Work request »
All lines in the records below from the line with "dezembro 2022" through the line with "iesnieguma par neizmantoto periodu" are to be given again exactly, both ends included; the pictures are to be left out.
● ● ●
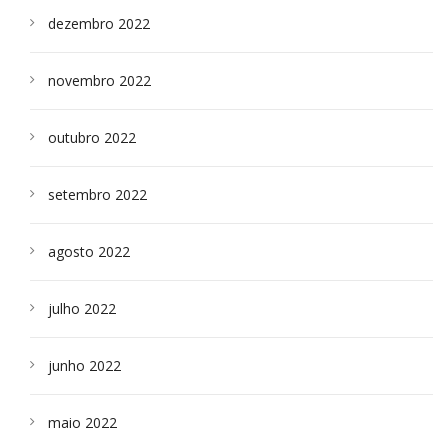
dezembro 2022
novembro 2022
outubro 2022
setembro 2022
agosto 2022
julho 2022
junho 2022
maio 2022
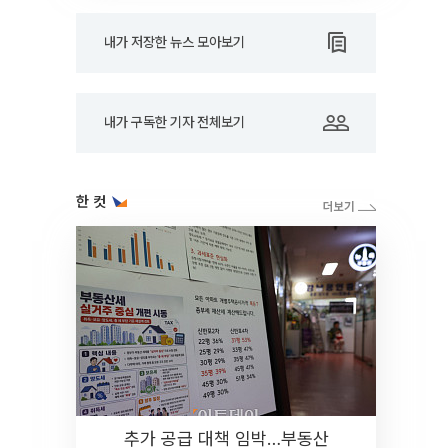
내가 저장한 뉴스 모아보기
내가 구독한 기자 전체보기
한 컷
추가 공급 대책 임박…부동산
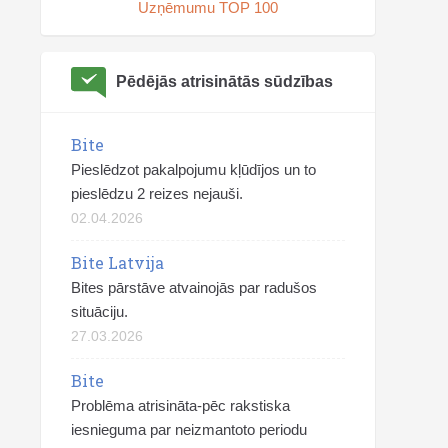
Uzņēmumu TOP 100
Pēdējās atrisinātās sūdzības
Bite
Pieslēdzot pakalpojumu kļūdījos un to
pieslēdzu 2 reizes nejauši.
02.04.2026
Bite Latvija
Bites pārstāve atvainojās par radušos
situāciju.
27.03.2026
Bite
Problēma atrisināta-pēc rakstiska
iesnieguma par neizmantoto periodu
● ● ●
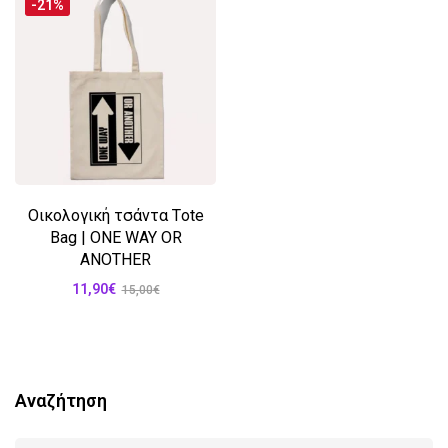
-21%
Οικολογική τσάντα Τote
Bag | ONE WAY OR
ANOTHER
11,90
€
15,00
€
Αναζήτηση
● ● ●
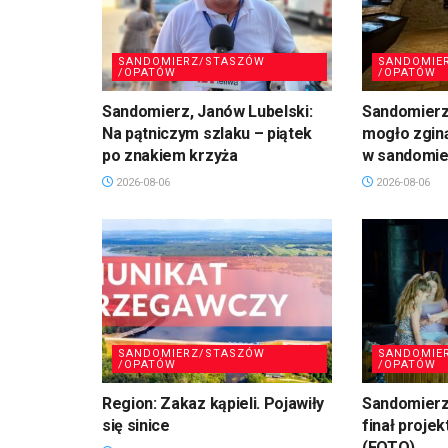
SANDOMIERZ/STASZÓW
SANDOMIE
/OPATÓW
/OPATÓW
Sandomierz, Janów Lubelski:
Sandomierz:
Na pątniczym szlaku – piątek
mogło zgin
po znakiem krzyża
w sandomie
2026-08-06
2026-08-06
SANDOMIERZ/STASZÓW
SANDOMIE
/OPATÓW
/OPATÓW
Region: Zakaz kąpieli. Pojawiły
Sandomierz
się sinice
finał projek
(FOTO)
● ● ●
Your response »
dezembro 2022
novembro 2022
outubro 2022
setembro 2022
agosto 2022
julho 2022
junho 2022
maio 2022
내가 저장한 뉴스 모아보기
내가 구독한 기자 전체보기
한 컷
추가 공급 대책 임박…부동산
Uzņēmumu TOP 100
Pēdējās atrisinātās sūdzības
Bite
Pieslēdzot pakalpojumu kļūdījos un to
pieslēdzu 2 reizes nejauši.
02.04.2026
Bite Latvija
Bites pārstāve atvainojās par radušos
situāciju.
27.03.2026
Bite
Problēma atrisināta-pēc rakstiska
iesnieguma par neizmantoto periodu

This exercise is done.